Dave Smart (on coaching, culture & talent)

Dave Smart knew early that basketball coaching was what he wanted to do. A fine and funky player — he led the nation in scoring, and has Queen’s University’s all-time leading scoring average — Smart didn’t even use all his years of Canadian Interuniversity Sport eligibility. He’d likely shrug and agree with the fans of his Carleton University’s chief rivals at the University of Ottawa, who’ve been known to chant, Not so Smart! Not so Smart!

He sees the game at a genius level, and never lets his players relax. (Andrew Vaughan photo, CP)

He sees the game at a genius level, and never lets his players relax. (Andrew Vaughan photo, CP)

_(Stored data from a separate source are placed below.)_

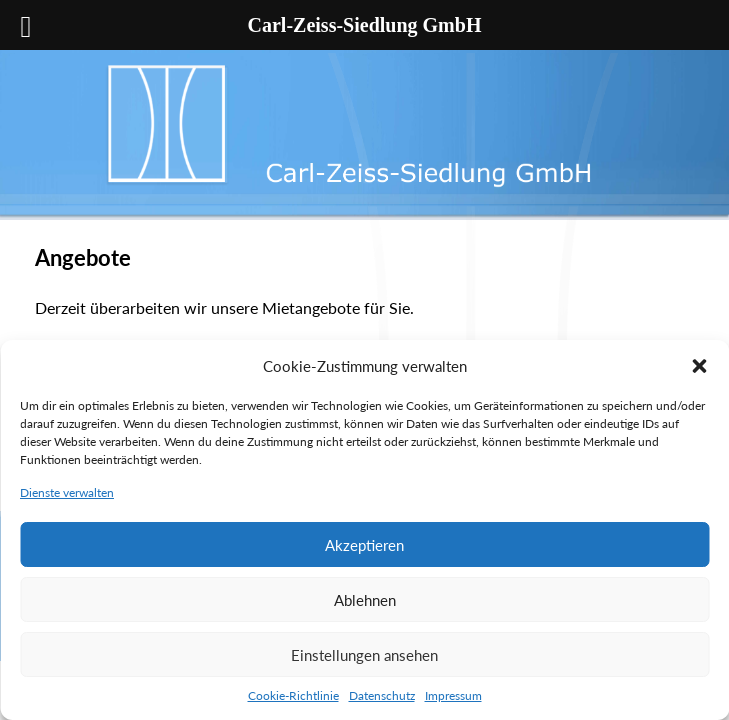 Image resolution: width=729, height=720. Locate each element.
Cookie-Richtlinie (293, 695)
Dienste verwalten (67, 492)
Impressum (453, 695)
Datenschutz (382, 695)
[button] (699, 366)
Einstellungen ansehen (364, 655)
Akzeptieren (364, 545)
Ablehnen (365, 600) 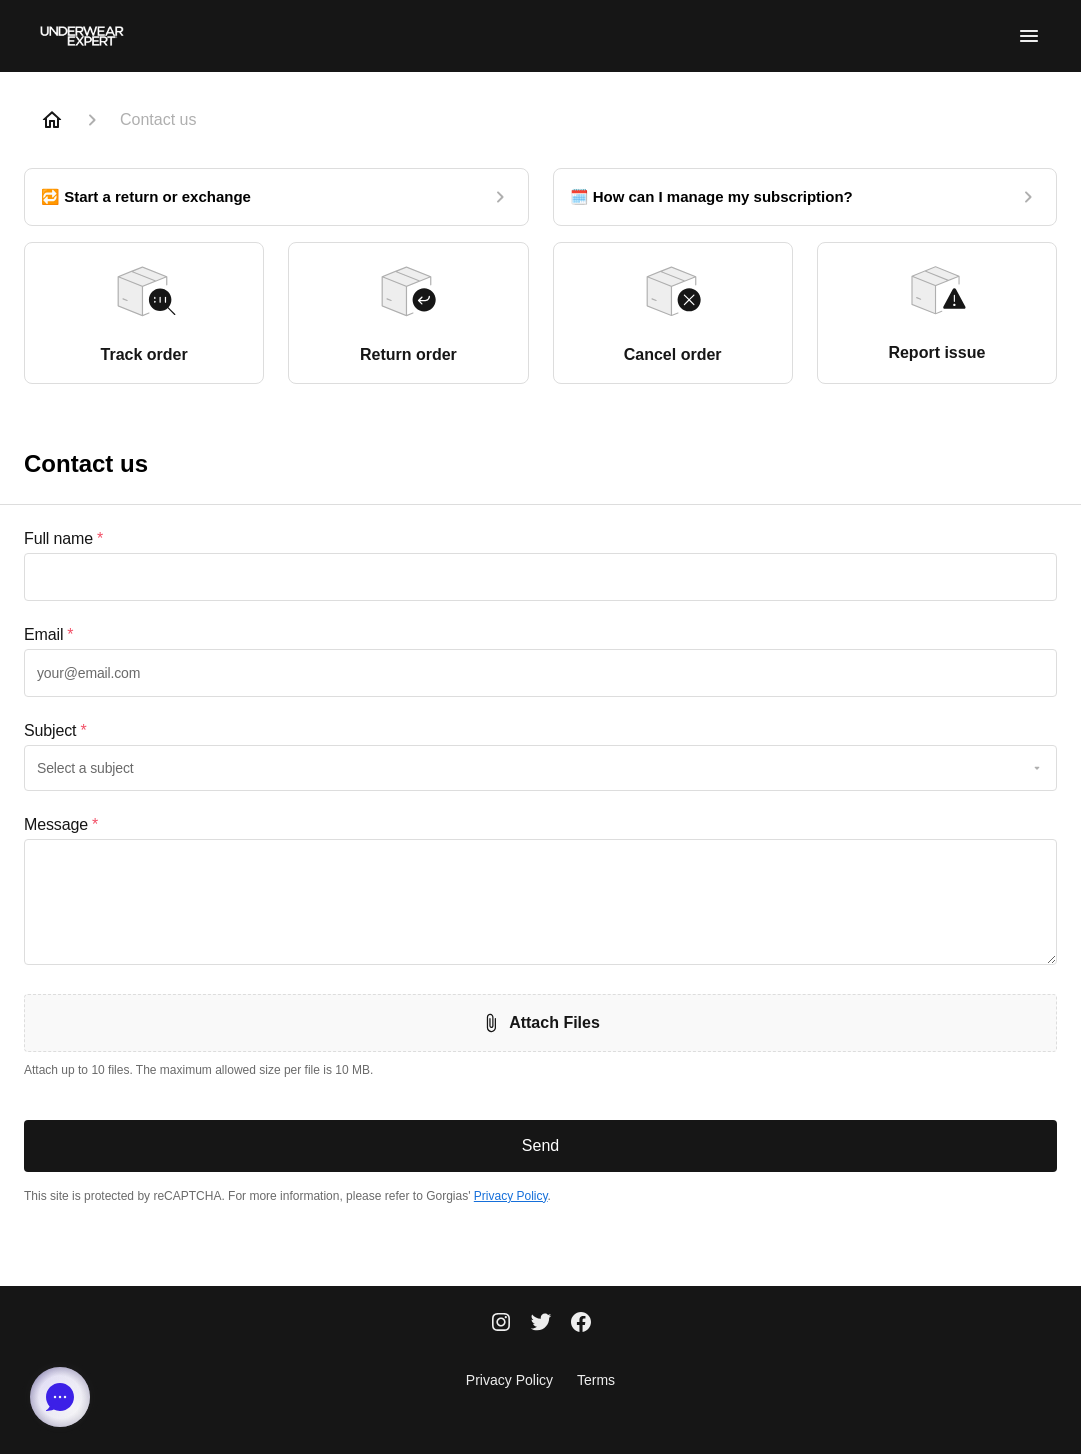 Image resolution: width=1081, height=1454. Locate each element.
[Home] (52, 120)
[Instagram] (501, 1324)
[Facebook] (581, 1324)
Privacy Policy (511, 1196)
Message (61, 825)
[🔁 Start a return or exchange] (276, 197)
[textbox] (540, 577)
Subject (55, 731)
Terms (596, 1380)
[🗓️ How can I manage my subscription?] (805, 197)
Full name (63, 539)
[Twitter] (541, 1324)
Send (540, 1145)
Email (48, 635) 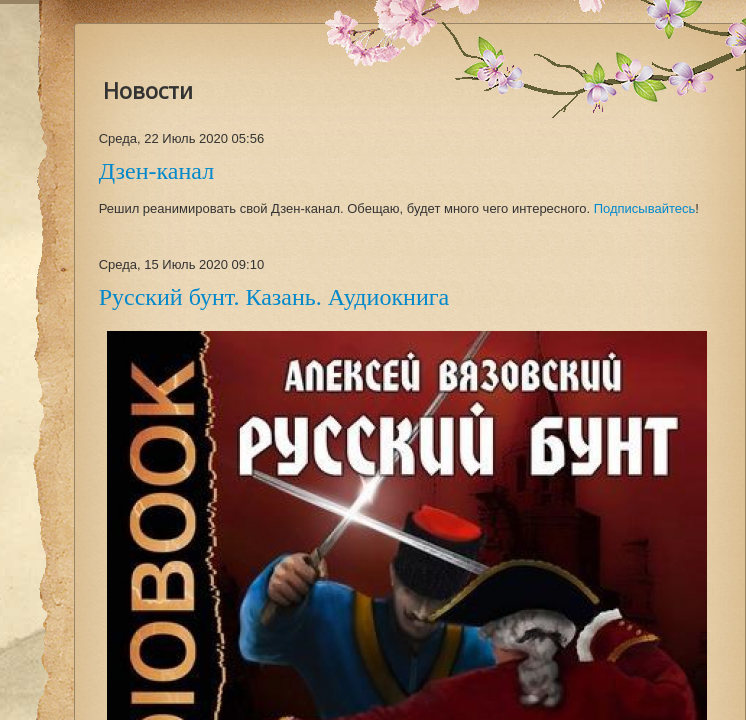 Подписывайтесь (645, 208)
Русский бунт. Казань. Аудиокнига (274, 297)
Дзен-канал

While he may not have been an academic superstar, the man is brilliant and a relentlessly insistent mentor. You may have heard: his teams at Carleton, never previously a basketball power, were winning national championships by his fourth season after taking the helm in his early 30s, and they’ve never stopped. That first title began streaks of five straight championships, thirteen consecutive national semifinals, and ten titles in the last 12 seasons. If that number sounds familiar, it tied one of the most storied records in the history of sport: John Wooden’s UCLA Bruin teams (Abdul-Jabbar, Walton, etc.) cut down NCAA nets in 10 of the Wizard of Westwood’s last dozen campaigns. The Ravens, with a win tonight, will play for an eleventh title in 13 years tomorrow. (My rundown on the opening round of the tournament, Carleton’s 40-point win, and the only two teams with a real chance to knock them off is here.)

So, yeah. He’s pretty good, and I’ve been studying why. I’m starting to get it.And unlike, say, the University of Kentucky, the dominant American program, it’s not by massive injections of overwhelming athletic talent. While his team this year has two outstanding players in the Scrubb brothers, it hasn’t been a recruiting carousel at Carleton. A lot of athletes couldn’t stand his non-stop coaching and tree-top expectations. In a recent newspaper interview, Coach Smart offered a tribute to players on his first team — one that ended with a losing record — and thoughts on creating the Ravens milieu, in which excellence is a given, competitive greatness is required, and basketball perfection is the never-ending goal:

“We weren’t great our first year, but the culture was unbelievable and that set the tone for the rest of this time. It doesn’t matter what sport you’re coaching. It doesn’t matter where you are when you start coaching that sport. The number one thing is you have to get culture. It’s culture before talent.”

Dave Smart (b. 1966) was already coaching high school ball, very successfully, before he went to Queen’s University for an abbreviated but starry career. Passed over for the Queen’s job in his twenties, he ended up going to Carleton. 

Comments (3)

  1. Karl King

    It was a blessing for Smart to be passed over on the Queen’s job. Similar to Toronto, Queen’s students require far higher grade averages for admission than Carleton does, I would imagine, and I’m sure that would affect recruiting over the years. Just a theory, but similar to Brock (two National championships), the admissions standards may be a factor in recruiting. Thoughts?

    • There is likely truth to what you say, Captain King, and to Brock could be added Brandon, maybe some of the Atlantic schools that have won. I don’t know, but I have heard that Carleton is not the “Last-chance U” that it was once commonly thought to be.